A simple configuration
This topic aims to educate about the core concepts inside NodeGraph and how to perform a basic set up. The configuration will be based on a QlikView environment. The reason for this is that QlikView applications are file-based and therefore allow for easy distribution. No QlikView software or license is required to follow the guide, only NodeGraph software and a license. No knowledge of how Qlik works, or their script language is needed either.
The QlikView structure can be found by following this link: AppendixA_DEMO_Structure.zip.
The file structure has a few folders and files within. Without going into depth, the structure shows a basic ETL flow. Files you will find inside are:
|QVW||The application / reports. Has data models and presentation objects.|
Log files from the last application execution. This is what NodeGraph parses for the QVW connector.
|QVD||Binary storage files of data blobs.|
|XLSX||Support data for the purpose of showing additional external assets in a configuration.|
The general idea of the information within is as follows:
Understanding the general data flow is not necessary when setting up a NodeGraph container, but it does help.
With software and license in place, start with an empty configuration. When you enter NodeGraph, and after inputting the license, you will see an empty work area, without any content. To begin adding content, go to the settings page.
This is also where you can input the license if that page does not load up automatically.
Add a new container by pressing the plus button in the header. Call it, for example, TestContainer, and skip the other settings for now.
This tutorial will add the categories as it progresses through the rulesets. However, note that they are accessible in the adjacent menu from the container here. So, whenever those need to be edited, this is where it can be done.
Adding your first information
Once a container has been added, connectors can be added to it, and via them, information can be added into NodeGraph.
As this demo structure is built with QlikView, that will be the first demo connector.
Each connector has its own configuration. This is usually how to connect to the tool, and some general settings regarding how it should behave. The first four entries are shared between all connectors, the rest is connector specific.

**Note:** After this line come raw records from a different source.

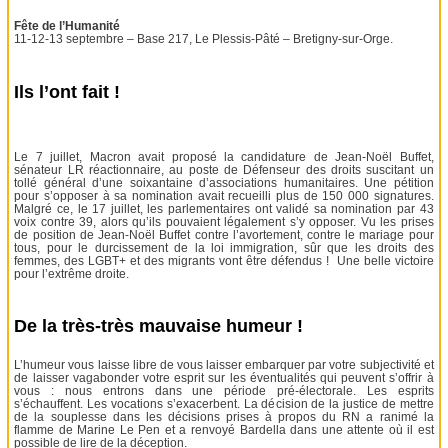
Fête de l’Humanité
11-12-13 septembre – Base 217, Le Plessis-Pâté – Bretigny-sur-Orge.
Ils l’ont fait !
Le 7 juillet, Macron avait proposé la candidature de Jean-Noël Buffet,
sénateur LR réactionnaire, au poste de Défenseur des droits suscitant un
tollé général d’une soixantaine d’associations humanitaires. Une pétition
pour s’opposer à sa nomination avait recueilli plus de 150 000 signatures.
Malgré ce, le 17 juillet, les parlementaires ont validé sa nomination par 43
voix contre 39, alors qu’ils pouvaient légalement s’y opposer. Vu les prises
de position de Jean-Noël Buffet contre l’avortement, contre le mariage pour
tous, pour le durcissement de la loi immigration, sûr que les droits des
femmes, des LGBT+ et des migrants vont être défendus ! Une belle victoire
pour l’extrême droite.
De la très-très mauvaise humeur !
L’humeur vous laisse libre de vous laisser embarquer par votre subjectivité et
de laisser vagabonder votre esprit sur les éventualités qui peuvent s’offrir à
vous : nous entrons dans une période pré-électorale. Les esprits
s’échauffent. Les vocations s’exacerbent. La décision de la justice de mettre
de la souplesse dans les décisions prises à propos du RN a ranimé la
flamme de Marine Le Pen et a renvoyé Bardella dans une attente où il est
possible de lire de la déception.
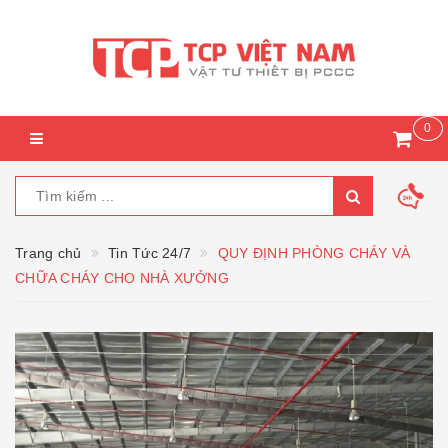
0
Trang chủ
Tin Tức 24/7
QUY ĐỊNH PHÒNG CHÁY VÀ
CHỮA CHÁY CHO NHÀ XƯỞNG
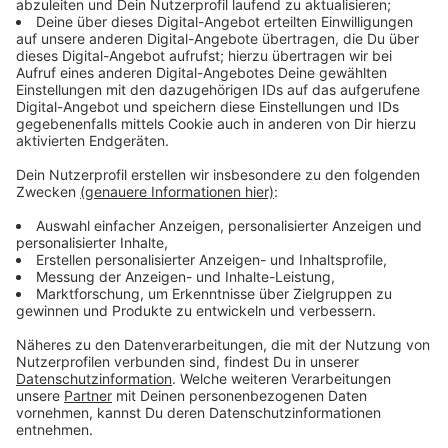
es auch in dem Album."
Die Sängerin musste eine schwere Trennung
verarbeiten. Dazu kamen der Tod ihrer geliebten
Großmutter und mentale Herausforderungen. Denn
Merton hatte mit Panikattacken zu kämpfen und
entschloss sich schließlich, Hilfe zu suchen. "Es ging
mir lange Zeit sehr schlecht, und ich wusste, dass ich
in Therapie muss", erzählt sie. Die Platte wird mit dem
Lied "The Other Side" abgerundet. Aber was ist diese
andere Seite? "Die andere Seite ist einfach der
Moment, wo du merkst, dass es dir besser geht",
erklärt Merton. Zwar könne man immer wieder auf die
andere Seite kommen. Das Leben sei aber ein
dynamischer Zustand und werfe einen auch immer
wieder zurück. "Es ist einfach das Leben, es ist ein
Zyklus, und das wollte ich mit dem Album auch
ausdrücken."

The System ID and System Name are how they should be identified throughout NodeGraph. The ID is unique, and while there are no hard rules about how to name it, it is advisable to consider what it will identify. The name of the machine, tool, or even the purpose is a good identifier. If you have more than one environment to capture in each container, you might want to add the environment to the ID as well, i.e., powerbi-prod and powerbi-test. For an SQL server, the machine name will probably suffice, as the distinction between databases are handled on the nodes later.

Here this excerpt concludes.